The Orange County Board of Commissioners approved the creation of the Orange County Opioid Advisory Committee at its Sept. 6 business meeting. The committee will advise the Board of Commissioners on how to utilize the county’s share of the national opioid settlement funds. Orange County is expected to receive $6,799,780 over the next 18 years and has already received its initial payment of $261,245.
“In July 2021, a bipartisan coalition of state attorneys general announced the national opioid settlement,” Orange County Health Director Quintana Stewart said. “This is a historic $26 billion agreement that would bring desperately needed help to communities harmed by the opioid epidemic.”
According to Stewart, there were 29 overdose deaths and 110 Emergency Department visits for suspected overdoses in Orange County in 2021. Stewart said more than 90 percent of the deaths were unintentional.

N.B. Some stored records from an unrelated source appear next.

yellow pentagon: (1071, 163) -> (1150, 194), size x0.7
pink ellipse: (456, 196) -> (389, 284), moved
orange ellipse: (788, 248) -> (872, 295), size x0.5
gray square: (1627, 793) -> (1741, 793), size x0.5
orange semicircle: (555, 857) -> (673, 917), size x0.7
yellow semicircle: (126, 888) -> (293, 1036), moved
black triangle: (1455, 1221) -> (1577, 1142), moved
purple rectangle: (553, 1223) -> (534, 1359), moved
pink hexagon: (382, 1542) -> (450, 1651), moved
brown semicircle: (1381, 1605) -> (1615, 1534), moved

The committee will discuss opioid-related health concerns and issues impacting Orange County residents, advise the BOCC on options to expend funds to prevent opioid use and remedy opioid impacts, and plan and host an annual meeting to receive input on proposed uses of settlement funds.
The BOCC approved a 19-member advisory committee that includes representatives from the Orange County Sheriff, the Hillsborough, Carrboro and Chapel Hill police departments, Orange County schools, Chapel Hill-Carrboro schools, UNC Hospital, Alliance Health and representatives from the following county departments: Social Services, Emergency Services, Criminal Justice Resource Department and Health.
In addition, several spots will be open for county residents through an application process. Two spots will be for individuals with lived experience, along with a substance abuse treatment provider, a community group working on opioid-related concerns, an employment provider and two flex spots.